Les chasseurs pensent se distinguer des pratiquants de la chasse à courre, car leur attitude psychologique n’est pas ce harcèlement, et pourtant dans sa base elle est similaire, elle est bien une terreur pratiquée dans un environnement naturel. Cette communion sympathique que le chasseur croit pratiquer, c’est en réalité une attitude de guerre.
Les chasseurs sont obligés d’admettre par ailleurs ici que tout le folklore de la guerre pullule dans la chasse. Que ce soit au niveau des vêtements, du principe du camouflage, des pièges et des appâts, il y a bien l’idée d’une militarisation, d’une stratégie militaire, d’un ennemi à vaincre. Si tous les chasseurs n’adoptent une telle démarche, il n’en reste pas moins que cette dimension est présente et partagée par beaucoup.

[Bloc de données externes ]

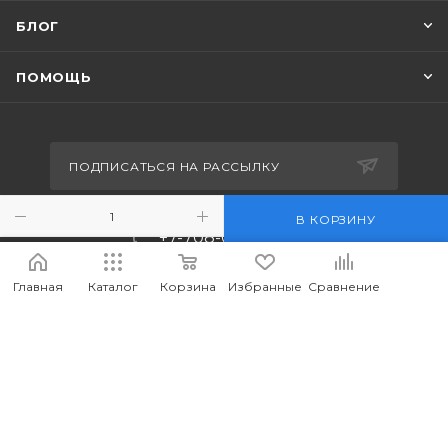
БЛОГ
ПОМОЩЬ
ПОДПИСАТЬСЯ НА РАССЫЛКУ
В КОРЗИНУ
+7-708-036-8442
m_forwork@mail.ru
Главная
Каталог
Корзина
Избранные
Сравнение
г.Костанай, пр. Аль-Фараби 65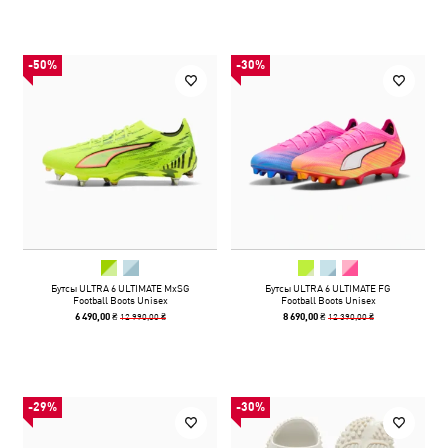
-50%
-30%
Бутсы ULTRA 6 ULTIMATE MxSG
Бутсы ULTRA 6 ULTIMATE FG
Football Boots Unisex
Football Boots Unisex
12 990,00 ₴
12 390,00 ₴
6 490,00 ₴
8 690,00 ₴
-29%
-30%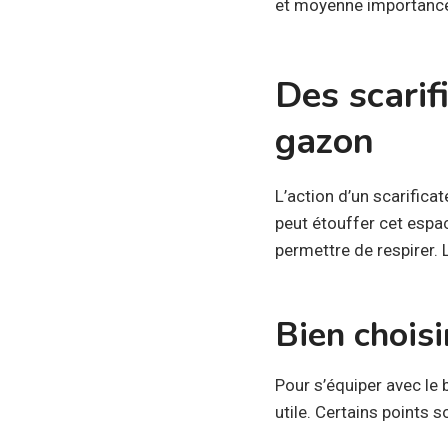
et moyenne importanc
Des scarif
gazon
L’action d’un scarifica
peut étouffer cet espac
permettre de respirer.
Bien choisi
Pour s’équiper avec le 
utile. Certains points 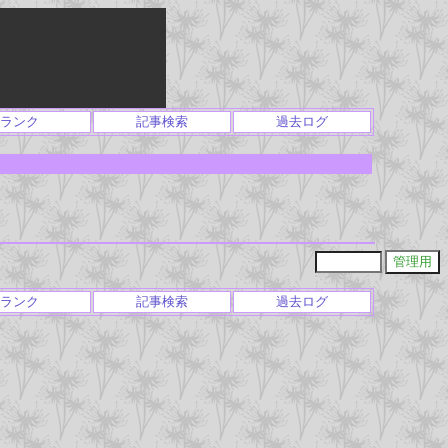
ランク
記事検索
過去ログ
ランク
記事検索
過去ログ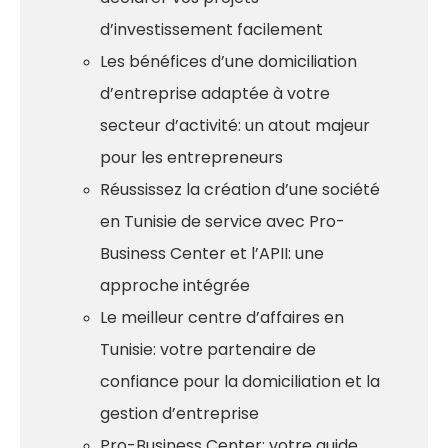
d’investissement facilement
Les bénéfices d’une domiciliation
d’entreprise adaptée à votre
secteur d’activité: un atout majeur
pour les entrepreneurs
Réussissez la création d’une société
en Tunisie de service avec Pro-
Business Center et l’APII: une
approche intégrée
Le meilleur centre d’affaires en
Tunisie: votre partenaire de
confiance pour la domiciliation et la
gestion d’entreprise
Pro-Business Center: votre guide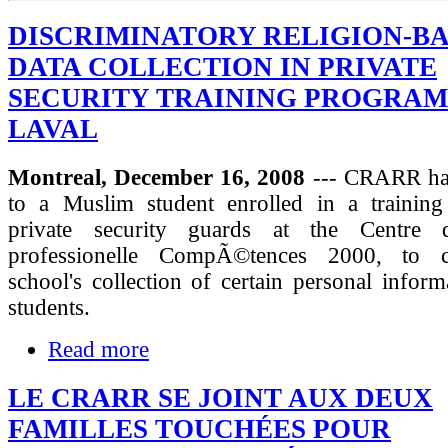
DISCRIMINATORY RELIGION-B
DATA COLLECTION IN PRIVATE
SECURITY TRAINING PROGRAM
LAVAL
Montreal, December 16, 2008
--- CRARR has
to a Muslim student enrolled in a trainin
private security guards at the Centre 
professionelle CompÃ©tences 2000, to c
school's collection of certain personal inform
students.
Read more
LE CRARR SE JOINT AUX DEUX
FAMILLES TOUCHÉES POUR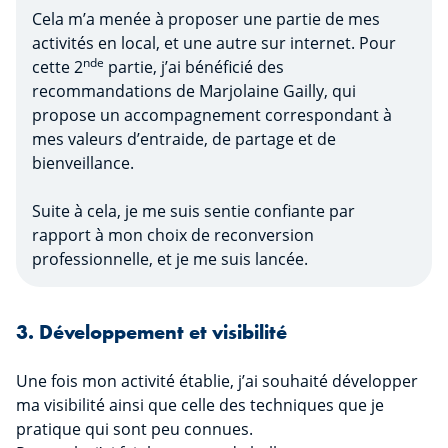
Cela m’a menée à proposer une partie de mes
activités en local, et une autre sur internet. Pour
nde
cette 2
partie, j’ai bénéficié des
recommandations de Marjolaine Gailly, qui
propose un accompagnement correspondant à
mes valeurs d’entraide, de partage et de
bienveillance.
Suite à cela, je me suis sentie confiante par
rapport à mon choix de reconversion
professionnelle, et je me suis lancée.
3. Développement et visibilité
Une fois mon activité établie, j’ai souhaité développer
ma visibilité ainsi que celle des techniques que je
pratique qui sont peu connues.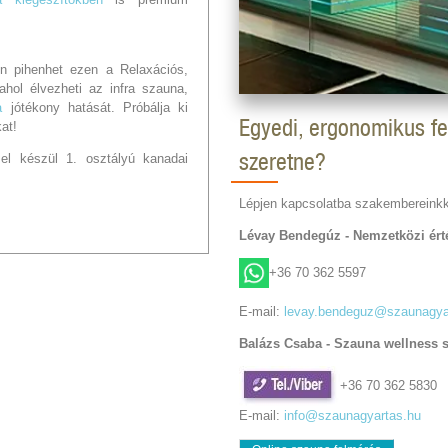
 pihenhet ezen a Relaxációs,
hol élvezheti az infra szauna,
a
jótékony hatását. Próbálja ki
Egyedi, ergonomikus f
at!
szeretne?
zel készül 1. osztályú kanadai
Lépjen kapcsolatba szakembereinkk
Lévay Bendegúz - Nemzetközi érté
+36 70 362 5597
E-mail:
levay.bendeguz@szaunagya
Balázs Csaba - Szauna wellness 
+36 70 362 5830
E-mail:
info@szaunagyartas.hu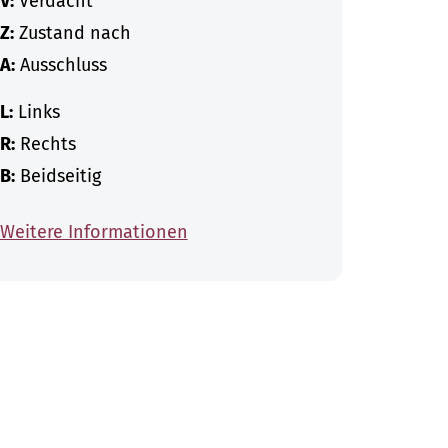
V:
Verdacht
Z:
Zustand nach
A:
Ausschluss
L:
Links
R:
Rechts
B:
Beidseitig
Weitere Informationen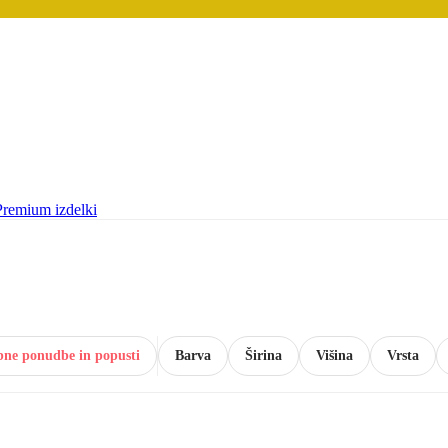
Premium izdelki
bne ponudbe in popusti
Barva
Širina
Višina
Vrsta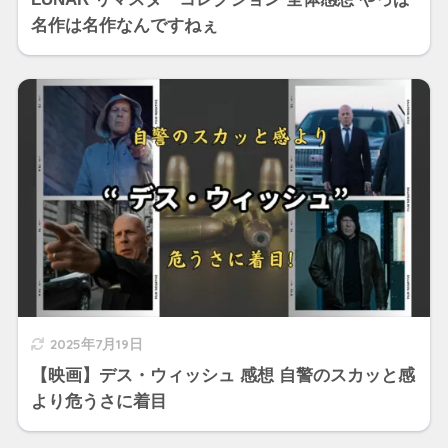
名作は名作なんですねぇ
2025年7月19日
【映画】デス・ウィッシュ 感想 自警のスカッと感
より危うさに着目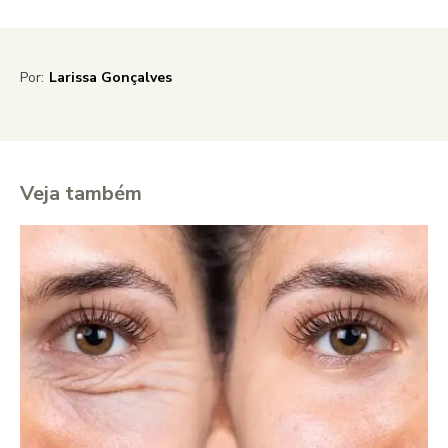
Por:
Larissa Gonçalves
Veja também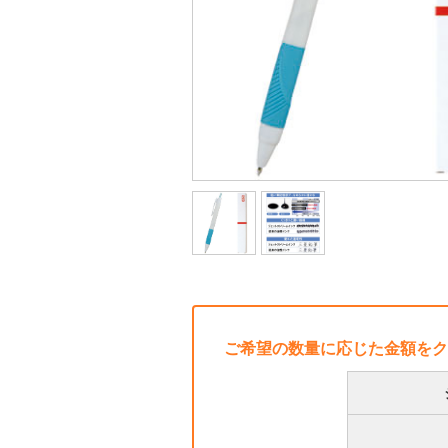
ご希望の数量に応じた金額をク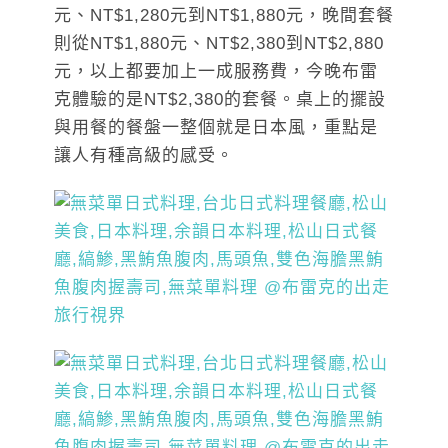
元、NT$1,280元到NT$1,880元，晚間套餐
則從NT$1,880元、NT$2,380到NT$2,880
元，以上都要加上一成服務費，今晚布雷
克體驗的是NT$2,380的套餐。桌上的擺設
與用餐的餐盤一整個就是日本風，重點是
讓人有種高級的感受。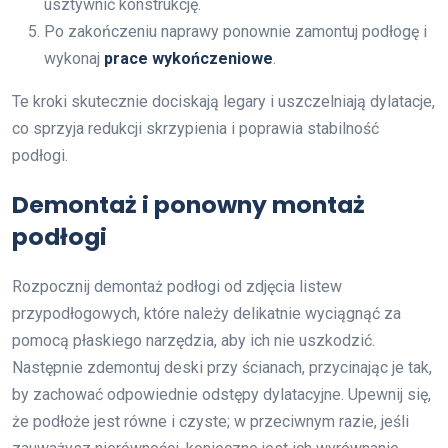
usztywnić konstrukcję.
Po zakończeniu naprawy ponownie zamontuj podłogę i
wykonaj
prace wykończeniowe
.
Te kroki skutecznie dociskają legary i uszczelniają dylatacje,
co sprzyja redukcji skrzypienia i poprawia stabilność
podłogi.
Demontaż i ponowny montaż
podłogi
Rozpocznij demontaż podłogi od zdjęcia listew
przypodłogowych, które należy delikatnie wyciągnąć za
pomocą płaskiego narzędzia, aby ich nie uszkodzić.
Następnie zdemontuj deski przy ścianach, przycinając je tak,
by zachować odpowiednie odstępy dylatacyjne. Upewnij się,
że podłoże jest równe i czyste; w przeciwnym razie, jeśli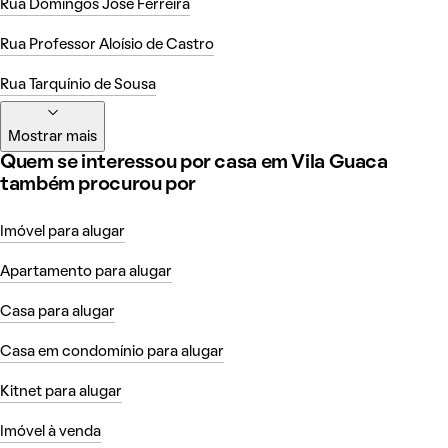
Rua Domingos José Ferreira
Rua Professor Aloísio de Castro
Rua Tarquínio de Sousa
Mostrar mais
Quem se interessou por casa em Vila Guaca
também procurou por
Imóvel para alugar
Apartamento para alugar
Casa para alugar
Casa em condomínio para alugar
Kitnet para alugar
Imóvel à venda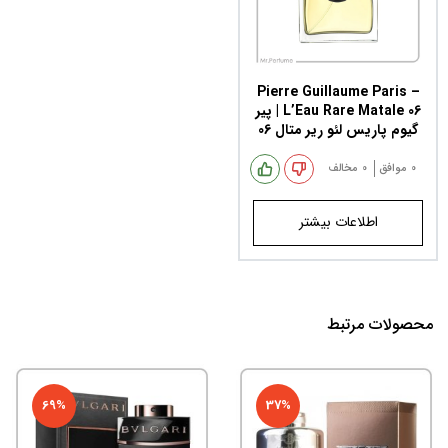
Pierre Guillaume Paris –
L’Eau Rare Matale 06 | پیر
گیوم پاریس لئو ریر متال 06
0
موافق
0
مخالف
اطلاعات بیشتر
محصولات مرتبط
69%
37%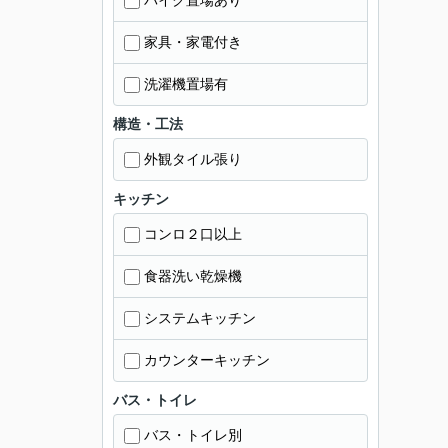
バイク置場あり
家具・家電付き
洗濯機置場有
構造・工法
外観タイル張り
キッチン
コンロ２口以上
食器洗い乾燥機
システムキッチン
カウンターキッチン
バス・トイレ
バス・トイレ別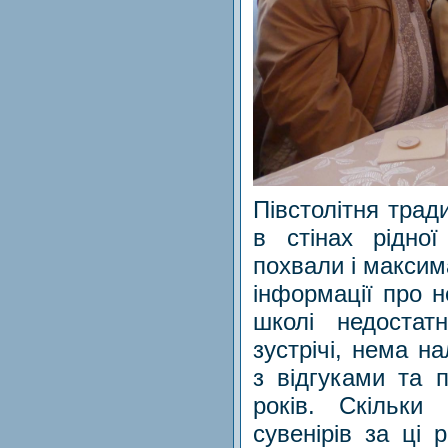
Півстолітня трад
в стінах рідно
похвали і максим
інформації про н
школі недостат
зустрічі, нема н
з відгуками та 
років. Скільки
сувенірів за ці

Les chasseurs doivent donc comprendre la différence qui existe entre comment eux se voient et voient les choses, et la réalité concrète. Sans nul doute que si l’on suit le vrai sens de beaucoup de chasseurs, alors le fusil serait traqué contre l’appareil photo. Car la chasse, dans son existence, est façonnée par le rapport perverti de l’humanité avec la nature. Elle exprime en soi également un profond malaise par rapport à un monde urbanisé, sans âme et anonyme, froid et stérile, rapide et vide.
Si les chasseurs prennent conscience de tout cela, ils peuvent faire un véritable apport à la société, en dépassant la chasse et en affirmant le besoin d’un rapport réel à la nature. Et si cette autocritique de leur part est forcément malaisée, la question de la chasse à courre est un véritable levier devant les aider.